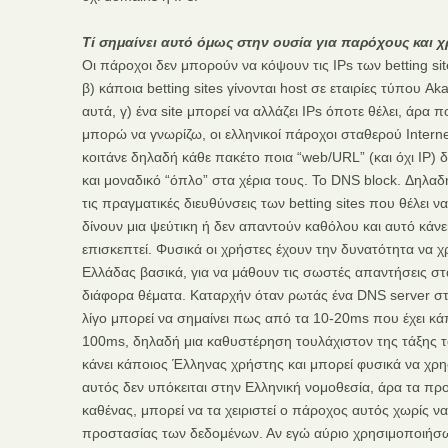
Τί σημαίνει αυτό όμως στην ουσία για παρόχους και χ
Οι πάροχοι δεν μπορούν να κόψουν τις IPs των betting sites
β) κάποια betting sites γίνονται host σε εταιρίες τύπου A
αυτά, γ) ένα site μπορεί να αλλάζει IPs όποτε θέλει, άρα 
μπορώ να γνωρίζω, οι ελληνικοί πάροχοι σταθερού Intern
κοιτάνε δηλαδή κάθε πακέτο ποια “web/URL” (και όχι IP) 
και μοναδικό “όπλο” στα χέρια τους. Το DNS block. Δηλαδ
τις πραγματικές διευθύνσεις των betting sites που θέλει ν
δίνουν μια ψεύτικη ή δεν απαντούν καθόλου και αυτό κάνε
επισκεπτεί. Φυσικά οι χρήστες έχουν την δυνατότητα να 
Ελλάδας βασικά, για να μάθουν τις σωστές απαντήσεις στ
διάφορα θέματα. Καταρχήν όταν ρωτάς ένα DNS server σ
λίγο μπορεί να σημαίνει πως από τα 10-20ms που έχει κάπ
100ms, δηλαδή μια καθυστέρηση τουλάχιστον της τάξης το
κάνει κάποιος Έλληνας χρήστης και μπορεί φυσικά να χρ
αυτός δεν υπόκειται στην Ελληνική νομοθεσία, άρα τα πρ
καθένας, μπορεί να τα χειριστεί ο πάροχος αυτός χωρίς ν
προστασίας των δεδομένων. Αν εγώ αύριο χρησιμοποιήσω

# # # # #

What you are asked to do –
Could you write out the whole listing exactly, skipping every picture?

Answer to this exercise –
Τί σημαίνει αυτό όμως στην ουσία για παρόχους και χ
Οι πάροχοι δεν μπορούν να κόψουν τις IPs των betting sites
β) κάποια betting sites γίνονται host σε εταιρίες τύπου A
αυτά, γ) ένα site μπορεί να αλλάζει IPs όποτε θέλει, άρα 
μπορώ να γνωρίζω, οι ελληνικοί πάροχοι σταθερού Intern
κοιτάνε δηλαδή κάθε πακέτο ποια “web/URL” (και όχι IP) 
και μοναδικό “όπλο” στα χέρια τους. Το DNS block. Δηλαδ
τις πραγματικές διευθύνσεις των betting sites που θέλει ν
δίνουν μια ψεύτικη ή δεν απαντούν καθόλου και αυτό κάνε
επισκεπτεί. Φυσικά οι χρήστες έχουν την δυνατότητα να 
Ελλάδας βασικά, για να μάθουν τις σωστές απαντήσεις στ
διάφορα θέματα. Καταρχήν όταν ρωτάς ένα DNS server σ
λίγο μπορεί να σημαίνει πως από τα 10-20ms που έχει κάπ
100ms, δηλαδή μια καθυστέρηση τουλάχιστον της τάξης το
κάνει κάποιος Έλληνας χρήστης και μπορεί φυσικά να χρ
αυτός δεν υπόκειται στην Ελληνική νομοθεσία, άρα τα πρ
καθένας, μπορεί να τα χειριστεί ο πάροχος αυτός χωρίς ν
προστασίας των δεδομένων. Αν εγώ αύριο χρησιμοποιήσω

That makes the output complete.